Windstream has sold its EarthLink consumer Internet business to Trive Capital, a private equity firm, for $330 million. This is Windstream’s second asset sale in recent weeks, a clear sign that the midmarket MSP wants to strengthen its balance sheet while doubling down on SD-WAN, unified communications, and other managed services.
The EarthLink consumer business offers Internet access, online backup, managed web design, web hosting and email services to over 600,000 customers throughout the United States, the companies said.
Windstream has owned that consumer Internet business since acquiring the overall EarthLink company in early 2017. Shortly thereafter, Windstream also acquired Broadview Networks for $227.5 million in cash. At the time, the rapid-fire acquisitions stretched Windsteam’s management team thin, and the company began to struggle financially. The firm shocked Wall Street with a dividend cut and layoffs by mid-2017.
Windstream: Selling Off Assets, Focusing on Midmarket Managed Services
Fast forward to present day, and Windstream seems to be in hyper-focus mode. The consumer EarthLink asset sale comes only a few weeks after Windstream announced deals to sell certain fiber assets in Minnesota and Nebraska to Arvig Enterprises Inc. for $60.5 million.
In a prepared statement about the EarthLink deal, Windstream CEO and President Tony Thomas said:
“This transaction enables us to divest a non-core segment and focus exclusively on our two largest business units. In addition, it improves our credit profile and metrics in 2019 and beyond.
Added Trive Managing Partner Conner Searcy:
“We are excited to partner with and support the EarthLink management team in continuing to provide great products and services available to millions of households in the United States. We intend to provide additional resources and access to deep industry relationships to help grow the brand in the coming years.”
Windstream’s Financial Metrics
No doubt, Windstream is a company in transition. The firm now provides data networking, core transport, security, unified communications and managed services to mid-market, enterprise and wholesale customers across the U.S.
There are signs that the business is stabilizing, though concerns about a potential Windstream bankruptcy remain credible.

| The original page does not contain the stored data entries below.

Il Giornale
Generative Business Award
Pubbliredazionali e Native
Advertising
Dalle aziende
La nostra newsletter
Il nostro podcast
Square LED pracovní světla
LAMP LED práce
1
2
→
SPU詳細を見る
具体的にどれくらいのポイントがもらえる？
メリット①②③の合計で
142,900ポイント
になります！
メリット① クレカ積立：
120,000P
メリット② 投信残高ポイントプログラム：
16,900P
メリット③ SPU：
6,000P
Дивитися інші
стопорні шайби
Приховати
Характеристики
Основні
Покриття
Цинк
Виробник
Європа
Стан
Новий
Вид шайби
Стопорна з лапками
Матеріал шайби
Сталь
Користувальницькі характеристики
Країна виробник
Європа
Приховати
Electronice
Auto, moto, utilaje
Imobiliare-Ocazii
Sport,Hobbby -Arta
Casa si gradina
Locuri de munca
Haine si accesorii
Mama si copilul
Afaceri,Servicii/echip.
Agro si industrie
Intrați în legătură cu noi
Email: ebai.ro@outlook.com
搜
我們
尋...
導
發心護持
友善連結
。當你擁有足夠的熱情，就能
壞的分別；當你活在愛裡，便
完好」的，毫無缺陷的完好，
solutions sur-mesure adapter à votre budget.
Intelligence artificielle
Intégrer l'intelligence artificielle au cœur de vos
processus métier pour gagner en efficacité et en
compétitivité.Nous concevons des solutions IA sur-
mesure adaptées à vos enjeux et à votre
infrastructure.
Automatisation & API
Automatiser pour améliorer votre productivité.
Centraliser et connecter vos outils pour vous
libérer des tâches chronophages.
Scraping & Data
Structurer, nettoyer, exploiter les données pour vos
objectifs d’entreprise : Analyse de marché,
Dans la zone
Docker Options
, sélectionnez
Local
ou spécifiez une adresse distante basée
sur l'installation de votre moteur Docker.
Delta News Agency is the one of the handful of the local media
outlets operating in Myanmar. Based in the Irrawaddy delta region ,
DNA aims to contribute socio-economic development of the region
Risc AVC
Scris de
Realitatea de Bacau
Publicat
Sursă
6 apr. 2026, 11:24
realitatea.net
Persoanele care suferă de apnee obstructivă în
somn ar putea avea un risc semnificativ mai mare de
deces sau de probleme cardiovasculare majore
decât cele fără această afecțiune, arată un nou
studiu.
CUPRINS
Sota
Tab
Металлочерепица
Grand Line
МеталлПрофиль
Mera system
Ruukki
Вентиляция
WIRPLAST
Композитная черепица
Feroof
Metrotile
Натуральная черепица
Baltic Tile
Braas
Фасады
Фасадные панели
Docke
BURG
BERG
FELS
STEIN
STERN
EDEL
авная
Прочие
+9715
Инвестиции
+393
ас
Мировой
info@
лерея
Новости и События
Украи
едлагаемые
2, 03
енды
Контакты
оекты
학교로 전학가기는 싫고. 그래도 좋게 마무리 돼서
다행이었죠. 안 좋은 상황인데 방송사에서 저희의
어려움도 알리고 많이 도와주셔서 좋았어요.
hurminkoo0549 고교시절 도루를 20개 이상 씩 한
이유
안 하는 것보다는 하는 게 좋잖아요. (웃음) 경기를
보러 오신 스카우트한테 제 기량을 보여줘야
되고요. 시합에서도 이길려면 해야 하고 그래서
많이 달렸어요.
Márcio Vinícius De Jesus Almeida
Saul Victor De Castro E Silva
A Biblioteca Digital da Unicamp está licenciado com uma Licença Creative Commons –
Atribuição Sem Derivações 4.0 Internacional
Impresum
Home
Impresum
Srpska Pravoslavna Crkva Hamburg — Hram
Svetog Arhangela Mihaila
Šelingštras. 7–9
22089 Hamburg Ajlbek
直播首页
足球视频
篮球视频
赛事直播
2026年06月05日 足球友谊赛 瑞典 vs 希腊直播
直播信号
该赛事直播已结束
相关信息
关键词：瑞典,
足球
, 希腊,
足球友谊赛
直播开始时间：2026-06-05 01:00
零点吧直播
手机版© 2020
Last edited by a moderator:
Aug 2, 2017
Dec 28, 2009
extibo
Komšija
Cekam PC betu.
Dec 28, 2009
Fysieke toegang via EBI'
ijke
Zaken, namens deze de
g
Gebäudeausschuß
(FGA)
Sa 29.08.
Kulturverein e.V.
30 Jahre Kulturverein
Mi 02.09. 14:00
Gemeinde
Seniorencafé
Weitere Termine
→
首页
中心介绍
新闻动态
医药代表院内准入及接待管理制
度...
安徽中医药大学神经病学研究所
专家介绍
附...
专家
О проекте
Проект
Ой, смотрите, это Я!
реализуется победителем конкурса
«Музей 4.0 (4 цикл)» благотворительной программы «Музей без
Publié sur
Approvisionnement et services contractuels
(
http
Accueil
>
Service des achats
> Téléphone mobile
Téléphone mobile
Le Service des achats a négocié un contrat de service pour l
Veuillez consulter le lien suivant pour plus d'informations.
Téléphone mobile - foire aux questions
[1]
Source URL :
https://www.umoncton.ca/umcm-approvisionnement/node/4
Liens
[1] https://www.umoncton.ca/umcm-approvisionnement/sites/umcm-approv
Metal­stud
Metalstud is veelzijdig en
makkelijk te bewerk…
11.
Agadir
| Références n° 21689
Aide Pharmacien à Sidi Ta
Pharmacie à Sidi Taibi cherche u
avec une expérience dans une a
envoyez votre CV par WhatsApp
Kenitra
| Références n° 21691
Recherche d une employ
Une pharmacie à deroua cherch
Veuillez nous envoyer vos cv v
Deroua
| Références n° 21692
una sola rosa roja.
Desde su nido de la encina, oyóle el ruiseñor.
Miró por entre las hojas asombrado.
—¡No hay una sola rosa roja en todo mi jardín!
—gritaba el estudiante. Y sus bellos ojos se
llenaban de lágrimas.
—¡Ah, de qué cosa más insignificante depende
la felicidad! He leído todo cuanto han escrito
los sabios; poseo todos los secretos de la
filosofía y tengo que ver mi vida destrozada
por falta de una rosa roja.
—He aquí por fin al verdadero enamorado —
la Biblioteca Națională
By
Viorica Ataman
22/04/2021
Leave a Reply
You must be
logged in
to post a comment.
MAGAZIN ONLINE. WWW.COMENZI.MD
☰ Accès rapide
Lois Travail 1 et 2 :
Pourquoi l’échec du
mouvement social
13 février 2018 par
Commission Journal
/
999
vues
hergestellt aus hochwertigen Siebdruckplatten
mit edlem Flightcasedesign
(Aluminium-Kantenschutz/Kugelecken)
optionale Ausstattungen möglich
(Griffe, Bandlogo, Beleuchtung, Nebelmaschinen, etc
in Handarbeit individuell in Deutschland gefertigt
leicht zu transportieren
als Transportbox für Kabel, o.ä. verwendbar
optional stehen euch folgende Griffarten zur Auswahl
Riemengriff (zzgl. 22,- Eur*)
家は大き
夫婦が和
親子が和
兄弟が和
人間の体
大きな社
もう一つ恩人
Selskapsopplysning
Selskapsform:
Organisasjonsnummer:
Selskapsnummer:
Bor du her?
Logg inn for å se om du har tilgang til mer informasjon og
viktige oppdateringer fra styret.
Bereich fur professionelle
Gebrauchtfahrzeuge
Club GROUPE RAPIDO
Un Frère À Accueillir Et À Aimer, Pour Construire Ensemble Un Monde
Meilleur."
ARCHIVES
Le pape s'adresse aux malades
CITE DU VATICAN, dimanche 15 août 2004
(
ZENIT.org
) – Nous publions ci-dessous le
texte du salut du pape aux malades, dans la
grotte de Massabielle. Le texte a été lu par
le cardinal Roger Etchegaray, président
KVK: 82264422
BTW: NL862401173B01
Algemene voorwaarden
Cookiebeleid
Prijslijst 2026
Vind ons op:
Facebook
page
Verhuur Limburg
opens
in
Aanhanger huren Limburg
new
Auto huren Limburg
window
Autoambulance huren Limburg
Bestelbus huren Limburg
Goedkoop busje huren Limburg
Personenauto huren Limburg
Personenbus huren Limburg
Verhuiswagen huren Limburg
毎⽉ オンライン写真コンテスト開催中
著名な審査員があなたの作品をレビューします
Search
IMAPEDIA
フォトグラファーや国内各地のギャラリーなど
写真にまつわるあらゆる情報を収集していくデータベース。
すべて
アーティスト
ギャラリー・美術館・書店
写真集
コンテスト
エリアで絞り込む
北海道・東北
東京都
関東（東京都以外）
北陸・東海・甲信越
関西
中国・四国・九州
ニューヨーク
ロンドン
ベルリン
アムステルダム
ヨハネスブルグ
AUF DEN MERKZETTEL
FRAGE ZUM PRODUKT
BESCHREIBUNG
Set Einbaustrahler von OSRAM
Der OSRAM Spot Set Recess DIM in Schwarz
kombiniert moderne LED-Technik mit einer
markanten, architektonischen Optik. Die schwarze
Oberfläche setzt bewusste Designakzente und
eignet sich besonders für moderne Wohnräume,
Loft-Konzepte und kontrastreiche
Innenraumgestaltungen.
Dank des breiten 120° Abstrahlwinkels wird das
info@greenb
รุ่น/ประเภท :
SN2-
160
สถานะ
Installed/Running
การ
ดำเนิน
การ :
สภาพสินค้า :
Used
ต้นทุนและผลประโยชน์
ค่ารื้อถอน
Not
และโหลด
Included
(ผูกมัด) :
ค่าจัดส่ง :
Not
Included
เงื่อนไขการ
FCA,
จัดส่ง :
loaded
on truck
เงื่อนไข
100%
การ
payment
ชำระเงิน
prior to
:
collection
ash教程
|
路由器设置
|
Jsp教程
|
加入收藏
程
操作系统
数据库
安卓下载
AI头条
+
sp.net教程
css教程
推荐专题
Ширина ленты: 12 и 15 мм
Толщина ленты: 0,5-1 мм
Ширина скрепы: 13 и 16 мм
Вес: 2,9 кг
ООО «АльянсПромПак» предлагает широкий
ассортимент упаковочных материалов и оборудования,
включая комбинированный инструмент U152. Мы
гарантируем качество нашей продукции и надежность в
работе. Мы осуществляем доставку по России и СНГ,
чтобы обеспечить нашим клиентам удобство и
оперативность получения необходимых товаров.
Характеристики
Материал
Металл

Windstream’s total revenues were $1.42 billion in Q3 2018, down 5 percent from the corresponding quarter the previous year, the company announced in November 2018. On a stronger note, the company’s net income was $41 million in Q3 2018, compared to a net loss of $102 million in Q3 2017.
Still, the company has heavy debt, and some investors are worried about potential bond defaults, Bloomberg asserts. The company’s long-term borrowings stood at $5.72 billion at the end of the third quarter, the Bloomberg report states.